Hamburg’s state government has been formally warned against using Zoom over data protection concerns.
The German state’s data protection agency (DPA) took the step of issuing a public warning yesterday, writing in a press release that the Senate Chancellory’s use of the popular videoconferencing tool violates the European Union’s General Data Protection Regulation (GDPR) since user data is transferred to the U.S. for processing.
The DPA’s concern follows a landmark ruling (Schrems II) by Europe’s top court last summer which invalidated a flagship data transfer arrangement between the EU and the U.S. (Privacy Shield), finding U.S. surveillance law to be incompatible with EU privacy rights.
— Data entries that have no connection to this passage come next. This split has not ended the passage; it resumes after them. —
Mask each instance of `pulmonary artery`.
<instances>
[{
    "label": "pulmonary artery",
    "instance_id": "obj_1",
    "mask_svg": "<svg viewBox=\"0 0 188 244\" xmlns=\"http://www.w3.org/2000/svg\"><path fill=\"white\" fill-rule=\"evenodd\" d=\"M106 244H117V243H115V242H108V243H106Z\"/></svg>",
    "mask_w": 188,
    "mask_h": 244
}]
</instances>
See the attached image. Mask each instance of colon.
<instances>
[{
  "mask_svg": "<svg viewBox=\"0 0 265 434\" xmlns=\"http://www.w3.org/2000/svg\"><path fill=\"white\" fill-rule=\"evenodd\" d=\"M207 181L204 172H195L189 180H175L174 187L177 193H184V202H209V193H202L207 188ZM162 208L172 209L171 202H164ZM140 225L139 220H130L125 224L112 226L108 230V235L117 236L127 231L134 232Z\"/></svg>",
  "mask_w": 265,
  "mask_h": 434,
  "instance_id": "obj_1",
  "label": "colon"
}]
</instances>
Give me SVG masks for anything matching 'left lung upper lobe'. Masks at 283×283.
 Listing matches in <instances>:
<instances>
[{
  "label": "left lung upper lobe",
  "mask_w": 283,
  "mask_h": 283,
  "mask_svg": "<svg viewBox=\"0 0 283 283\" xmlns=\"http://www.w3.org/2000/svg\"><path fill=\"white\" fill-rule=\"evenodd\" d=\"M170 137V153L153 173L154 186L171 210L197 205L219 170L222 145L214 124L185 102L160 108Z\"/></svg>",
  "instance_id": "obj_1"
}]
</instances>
The fallout from Schrems II has been slow to manifest — beyond an instant blanket of legal uncertainty. However, a number of European DPAs are now investigating the use of U.S.-based digital services because of the data transfer issue, in some instances publicly warning against the use of mainstream U.S. tools like Facebook and Zoom because user data cannot be adequately safeguarded when it’s taken over the pond.
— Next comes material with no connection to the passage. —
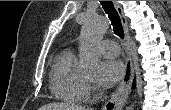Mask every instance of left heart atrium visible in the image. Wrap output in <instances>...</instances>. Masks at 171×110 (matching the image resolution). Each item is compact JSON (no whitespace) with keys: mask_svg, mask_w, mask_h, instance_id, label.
<instances>
[{"mask_svg":"<svg viewBox=\"0 0 171 110\" xmlns=\"http://www.w3.org/2000/svg\"><path fill=\"white\" fill-rule=\"evenodd\" d=\"M124 72L125 67L120 60H104L99 65L97 81L102 86L110 87L121 79Z\"/></svg>","mask_w":171,"mask_h":110,"instance_id":"39dd6f15","label":"left heart atrium"}]
</instances>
German agencies are among the most proactive in this respect. But the EU’s data protection supervisor is also investigating the bloc’s use of cloud services from U.S. giants Amazon and Microsoft over the same data transfer concern.
At the same time, negotiations between the European Commission and the Biden administration to seek a replacement data transfer deal remain ongoing. However, EU lawmakers have repeatedly warned against any quick fix — saying reform of U.S. surveillance law is likely required before there can be a revived Privacy Shield. And as the legal limbo continues, a growing number of public bodies in Europe are facing pressure to ditch U.S.-based services in favor of compliant local alternatives.
In the Hamburg case, the DPA says it took the step of issuing the Senate Chancellory with a public warning after the body did not provide an adequate response to concerns raised earlier.
The agency asserts that use of Zoom by the public body does not comply with the GDPR’s requirement for a valid legal basis for processing personal data, writing: “The documents submitted by the Senate Chancellery on the use of Zoom show that [GDPR] standards are not being adhered to.”
The DPA initiated a formal procedure earlier, via a hearing, on June 17, 2021, but says the Senate Chancellory failed to stop using the videoconferencing tool. Nor did it provide any additional documents or arguments to demonstrate compliance usage. Hence, the DPA taking the step of a formal warning, under Article 58 (2) (a) of the GDPR.
In a statement, Ulrich Kühn, the acting Hamburg commissioner for data protection and freedom of information, dubbed it “incomprehensible” that the regional body was continuing to flout EU law in order to use Zoom — pointing out that a local alternative, provided by the German company Dataport (which supplies software to a number of state, regional and local government bodies) is readily available.
In the statement [translated with Google Translate], Kühn said: “Public bodies are particularly bound to comply with the law. It is therefore more than regrettable that such a formal step had to be taken. At the [Senate Chancellery of the Free and Hanseatic City of Hamburg], all employees have access to a tried and tested video conference tool that is unproblematic with regard to third-country transmission. As the central service provider, Dataport also provides additional video conference systems in its own data centers. These are used successfully in other regions such as Schleswig-Holstein. It is therefore incomprehensible why the Senate Chancellery insists on an additional and legally highly problematic system.”
We’ve reached out to the Hamburg DPA and Senate Chancellory with questions.
Update: A spokesman for the Hamburg DPA told us: “Currently, there are no plans for further formal steps. We expect the addressed administration to assess our legal reasoning and draw the necessary consequences. Of course, we are always open to further talks, looking for possible ways forward. That is what a formal warning is for in the first place: to make a controller aware of problems he will eventually run into if he stays course.”
Zoom has also been contacted for comment.
Update: A Zoom spokesperson said:
“Zoom is proud to work with the City of Hamburg and many other leading German organizations, businesses and education institutions. The privacy and security of our users are top priorities for Zoom, and we take seriously the trust our users place in us. Zoom is committed to complying with all applicable privacy laws, rules, and regulations in the jurisdictions within which it operates, including the GDPR.”